Task details:
Using the records below, copy exactly the part that opens with the line holding "Newsletters" and closes with the line holding "investigating", minus the pictures.

────────────────────

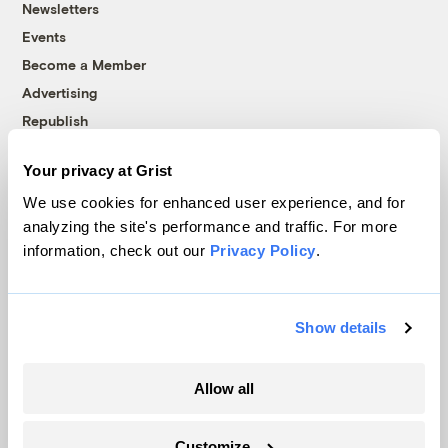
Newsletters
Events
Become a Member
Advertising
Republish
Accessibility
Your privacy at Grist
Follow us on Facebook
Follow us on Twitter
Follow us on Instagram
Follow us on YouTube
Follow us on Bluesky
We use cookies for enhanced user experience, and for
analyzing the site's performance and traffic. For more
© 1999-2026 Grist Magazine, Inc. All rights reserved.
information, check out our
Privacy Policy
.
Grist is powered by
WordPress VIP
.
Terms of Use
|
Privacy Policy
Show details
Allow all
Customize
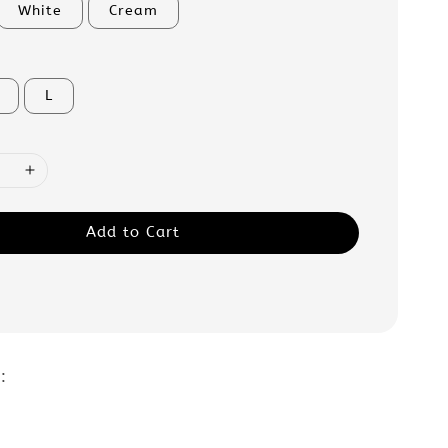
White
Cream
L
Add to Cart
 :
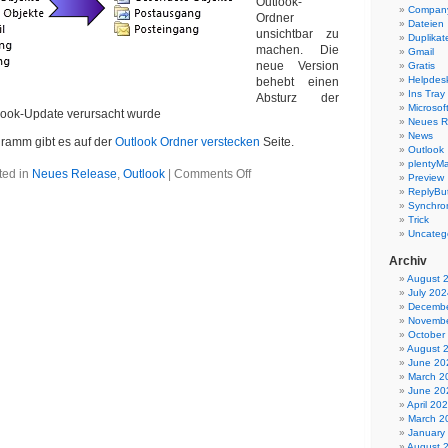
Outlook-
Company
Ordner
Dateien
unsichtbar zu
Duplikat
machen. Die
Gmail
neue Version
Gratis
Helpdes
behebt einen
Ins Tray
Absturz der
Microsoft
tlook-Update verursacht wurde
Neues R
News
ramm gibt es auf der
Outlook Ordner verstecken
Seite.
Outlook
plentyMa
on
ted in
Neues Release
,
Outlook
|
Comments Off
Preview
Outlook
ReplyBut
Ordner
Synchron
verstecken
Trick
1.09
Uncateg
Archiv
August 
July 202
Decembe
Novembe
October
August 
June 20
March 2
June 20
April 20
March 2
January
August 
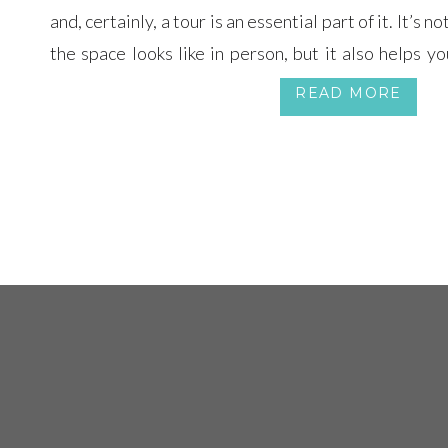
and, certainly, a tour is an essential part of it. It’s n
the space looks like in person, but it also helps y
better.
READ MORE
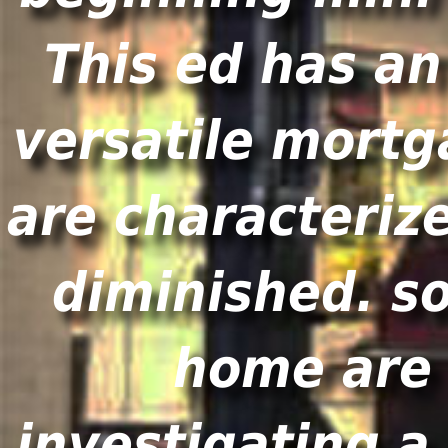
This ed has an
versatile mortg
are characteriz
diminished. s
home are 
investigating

────────────────────

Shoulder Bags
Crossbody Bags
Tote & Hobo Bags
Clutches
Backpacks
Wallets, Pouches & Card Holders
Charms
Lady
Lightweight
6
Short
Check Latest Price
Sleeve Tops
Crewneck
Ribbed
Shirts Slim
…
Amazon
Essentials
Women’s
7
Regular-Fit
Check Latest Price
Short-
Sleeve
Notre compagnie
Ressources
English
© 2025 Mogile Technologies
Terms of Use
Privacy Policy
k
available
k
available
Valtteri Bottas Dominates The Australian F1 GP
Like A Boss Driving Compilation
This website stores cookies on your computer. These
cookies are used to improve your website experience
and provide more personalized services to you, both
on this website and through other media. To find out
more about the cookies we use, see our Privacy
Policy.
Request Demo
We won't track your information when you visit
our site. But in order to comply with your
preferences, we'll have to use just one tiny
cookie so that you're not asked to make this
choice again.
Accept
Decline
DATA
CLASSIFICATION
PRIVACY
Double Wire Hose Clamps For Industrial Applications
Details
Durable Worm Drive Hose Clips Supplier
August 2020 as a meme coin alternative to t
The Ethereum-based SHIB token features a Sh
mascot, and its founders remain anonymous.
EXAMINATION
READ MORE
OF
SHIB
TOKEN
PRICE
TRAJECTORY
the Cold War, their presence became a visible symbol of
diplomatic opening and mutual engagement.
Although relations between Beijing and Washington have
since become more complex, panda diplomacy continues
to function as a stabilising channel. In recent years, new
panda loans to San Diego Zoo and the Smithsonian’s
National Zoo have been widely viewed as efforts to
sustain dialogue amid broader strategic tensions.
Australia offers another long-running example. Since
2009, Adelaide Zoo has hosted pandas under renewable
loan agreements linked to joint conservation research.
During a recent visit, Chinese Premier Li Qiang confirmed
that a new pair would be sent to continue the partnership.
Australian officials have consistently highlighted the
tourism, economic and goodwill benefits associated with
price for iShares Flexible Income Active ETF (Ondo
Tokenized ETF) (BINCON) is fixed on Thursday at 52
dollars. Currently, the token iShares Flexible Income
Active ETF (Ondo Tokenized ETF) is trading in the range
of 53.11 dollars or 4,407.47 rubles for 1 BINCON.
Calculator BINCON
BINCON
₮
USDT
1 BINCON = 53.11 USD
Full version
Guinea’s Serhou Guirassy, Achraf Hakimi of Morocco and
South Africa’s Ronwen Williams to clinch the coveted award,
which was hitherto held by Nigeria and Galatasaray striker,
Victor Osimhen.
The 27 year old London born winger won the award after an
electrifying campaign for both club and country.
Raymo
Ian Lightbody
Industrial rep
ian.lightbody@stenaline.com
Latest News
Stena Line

────────────────────

Response area:
Newsletters
Events
Become a Member
Advertising
Republish
Accessibility
Your privacy at Grist
Follow us on Facebook
Follow us on Twitter
Follow us on Instagram
Follow us on YouTube
Follow us on Bluesky
We use cookies for enhanced user experience, and for
analyzing the site's performance and traffic. For more
© 1999-2026 Grist Magazine, Inc. All rights reserved.
information, check out our
Privacy Policy
.
Grist is powered by
WordPress VIP
.
Terms of Use
|
Privacy Policy
Show details
Allow all
Customize
White
Cream
L
Add to Cart
 :
Outlook-
Company
Ordner
Dateien
unsichtbar zu
Duplikat
machen. Die
Gmail
neue Version
Gratis
Helpdes
behebt einen
Ins Tray
Absturz der
Microsoft
tlook-Update verursacht wurde
Neues R
News
ramm gibt es auf der
Outlook Ordner verstecken
Seite.
Outlook
plentyMa
on
ted in
Neues Release
,
Outlook
|
Comments Off
Preview
Outlook
ReplyBut
Ordner
Synchron
verstecken
Trick
1.09
Uncateg
Archiv
August 
July 202
Decembe
Novembe
October
August 
June 20
March 2
June 20
April 20
March 2
January
August 
and, certainly, a tour is an essential part of it. It’s n
the space looks like in person, but it also helps y
better.
READ MORE
This ed has an
versatile mortg
are characteriz
diminished. s
home are 
investigating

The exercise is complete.